The Baronet's Bride eBook

This eBook from the Gutenberg Project consists of approximately 306 pages of information about The Baronet's Bride.

The Baronet's Bride eBook

This eBook from the Gutenberg Project consists of approximately 306 pages of information about The Baronet's Bride.

“She made me write you a line or two that night,” continued Mr. Parmalee—­“that night which she thought her last—­and she begged me to find you and give it to you, with her picture.  I have it yet; here they are, both.”

He drew from his pocket the picture and a note, and gave them into my lady’s hand.

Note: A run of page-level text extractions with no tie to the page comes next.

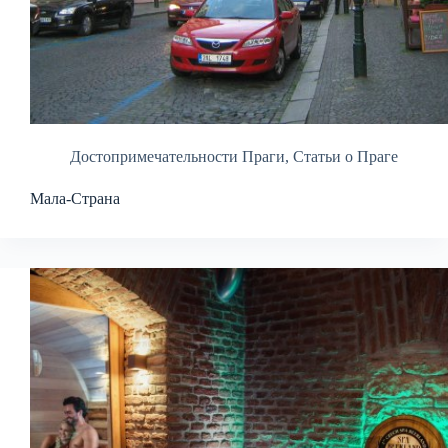
Достопримечательности Праги
,
Статьи о Праге
Мала-Страна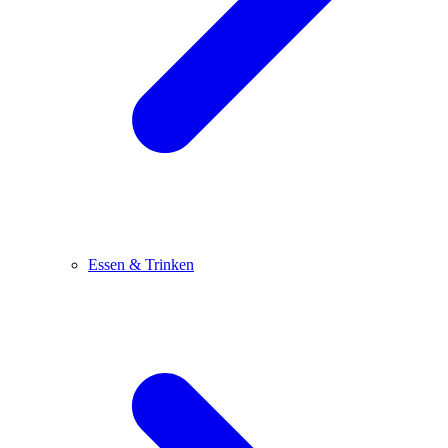
Essen & Trinken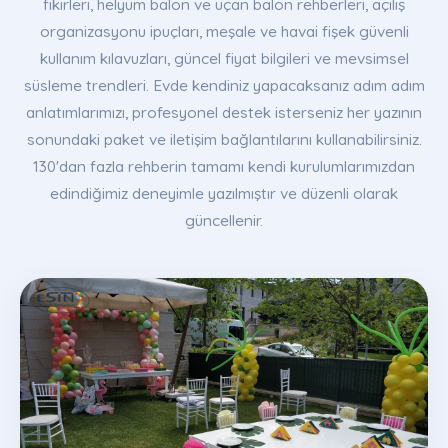
fikirleri, helyum balon ve uçan balon rehberleri, açılış
organizasyonu ipuçları, meşale ve havai fişek güvenli
kullanım kılavuzları, güncel fiyat bilgileri ve mevsimsel
süsleme trendleri. Evde kendiniz yapacaksanız adım adım
anlatımlarımızı, profesyonel destek isterseniz her yazının
sonundaki paket ve iletişim bağlantılarını kullanabilirsiniz.
130'dan fazla rehberin tamamı kendi kurulumlarımızdan
edindiğimiz deneyimle yazılmıştır ve düzenli olarak
güncellenir.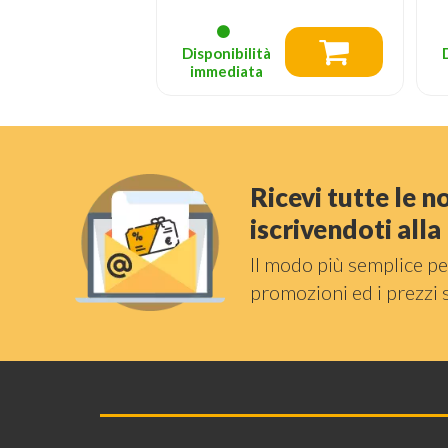
tà
Disponibilità
a
immediata
Ricevi tutte le 
iscrivendoti all
Il modo più semplice pe
promozioni ed i prezzi 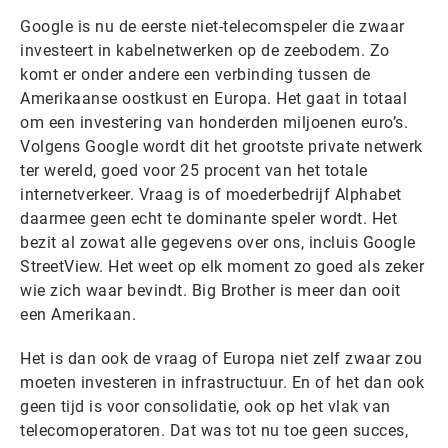
Google is nu de eerste niet-telecomspeler die zwaar
investeert in kabelnetwerken op de zeebodem. Zo
komt er onder andere een verbinding tussen de
Amerikaanse oostkust en Europa. Het gaat in totaal
om een investering van honderden miljoenen euro’s.
Volgens Google wordt dit het grootste private netwerk
ter wereld, goed voor 25 procent van het totale
internetverkeer. Vraag is of moederbedrijf Alphabet
daarmee geen echt te dominante speler wordt. Het
bezit al zowat alle gegevens over ons, incluis Google
StreetView. Het weet op elk moment zo goed als zeker
wie zich waar bevindt. Big Brother is meer dan ooit
een Amerikaan.
Het is dan ook de vraag of Europa niet zelf zwaar zou
moeten investeren in infrastructuur. En of het dan ook
geen tijd is voor consolidatie, ook op het vlak van
telecomoperatoren. Dat was tot nu toe geen succes,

“She didn’t die,” he resumed; “she got better, and I took her to London, left her there, and came down here.  Now, my lady, I don’t make no pretense of being better than I am; I took this matter up in the way of speculation, in the view to make money out of it, and nothing else.  I said to myself:  ’Here’s this young lady, the bride of a rich baronet; it ain’t likely she’s been and told him all this, and it ain’t likely her pa has died and left her ignorant of it.  Now, what’s to hinder my making a few honest pounds out of it, at the same time I do a good turn for this poor, sufferin’. sinful critter here?  That’s what I said, my lady, and that’s what I am here for.  I’m a poor man, and I live by my wits, and a stroke of business is a stroke of business, no matter how far it’s out of the ordinary run.  Your husband don’t know this here story; you don’t want him to know it, and you come down handsomely and I’ll keep your secret.”

“You have rather spoiled your marketable commodity, then, Mr. Parmalee.  It would have paid you better not to have shared your secret with Sybilla Silver.”

“She’s told you, has she?” said the artist, rather surprised.  “Now that’s what I call mean.  You don’t think she’ll peach to Sir Everard, do you?”

“I think it extremely likely that she will.  She hates me, Mr. Parmalee, and Miss Silver would do a good deal for a person she hates.  You should have waited until she became Mrs. Parmalee before making her the repository of your valuable secrets.”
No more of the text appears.